We are now simulating a whole game based on expected goals, pretty cool!

However, we are only simulating once. In order to get a proper estimate as to how likely it is that one team wins, we need to do this lots of times.

Let’s change our last function to simply return the result, not a user-friendly print out. We can then use this function over and over to calculate an accurate percentage chance of winning for each team.

In [10]:
def calculateWinner(home, away):
    HomeGoals = 0
    AwayGoals = 0
    
    def testShots(shots):
        Goals = 0
        
        for shot in shots:
            if random.random() <= shot:
                Goals += 1
        return Goals
    
    HomeGoals = testShots(home)
    AwayGoals = testShots(away)
    
    #This is all that changes from above
    #We now pass a simple string, rather than ask for a print out.
    if HomeGoals > AwayGoals:
        return("home")
    elif AwayGoals > HomeGoals:
        return("away")
    else:
        return("draw")

Now, let’s run this function 10000 times, and work out the percentage of each result:

In [11]:
#Run xG calculator 10000 times to test winner %
def calculateChance(team1, team2):
    home = 0;
    away = 0;
    draw = 0;
    
    for i in range(0,10000):
        matchWinner = calculateWinner(team1,team2)
        if matchWinner == "home":
            home +=1
        elif matchWinner == "away":
            away +=1
        else:
            draw +=1
    
    home = home/100
    away = away/100
    draw = draw/100
    
    print("Over 10000 games, home wins {}%, away wins {}% and there is a draw in {}% of games.".format(home, away, draw))
In [12]:
calculateChance(HomexG, AwayxG)
Over 10000 games, home wins 60.7%, away wins 10.16% and there is a draw in 29.14% of games.

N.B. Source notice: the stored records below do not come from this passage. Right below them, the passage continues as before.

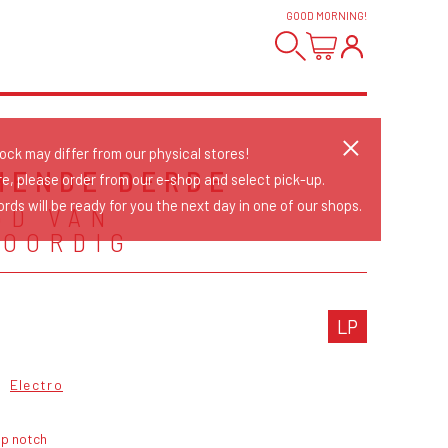
GOOD MORNING
!
tock may differ from our physical stores!
HENDE DERDE
re, please order from our e-shop and select pick-up.
rds will be ready for you the next day in one of our shops.
GD VAN
OORDIG
LP
p
Electro
op notch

There we go! We now have a better understanding as to what result we could normally expect from these chances!

Let’s try a new run of expected goals – one great chance (50%) against 10 poor chances (5%). Who wins most often here?

In [13]:
HomexG=[0.5]
AwayxG=[0.05,0.05,0.05,0.05,0.05,0.05,0.05,0.05,0.05,0.05]
calculateChance(HomexG, AwayxG)
Over 10000 games, home wins 30.84%, away wins 23.14% and there is a draw in 46.02% of games.

Interestingly, the big chance team has a 5% advantage over the team that shoots loads from low-chance opportunities. Makes you think!

Summary

Creating random numbers is easy, whether we want a random percentage or number between 0 and 1 (.random()) or we want a random whole integer (randint()), the random module is a big help.

In this article, we saw how we can apply random numbers to a simulation. If anything around the function creation or for loops was confusing here, you might want to take a read up on those. Alternatively, why not push forward with more complex data sets?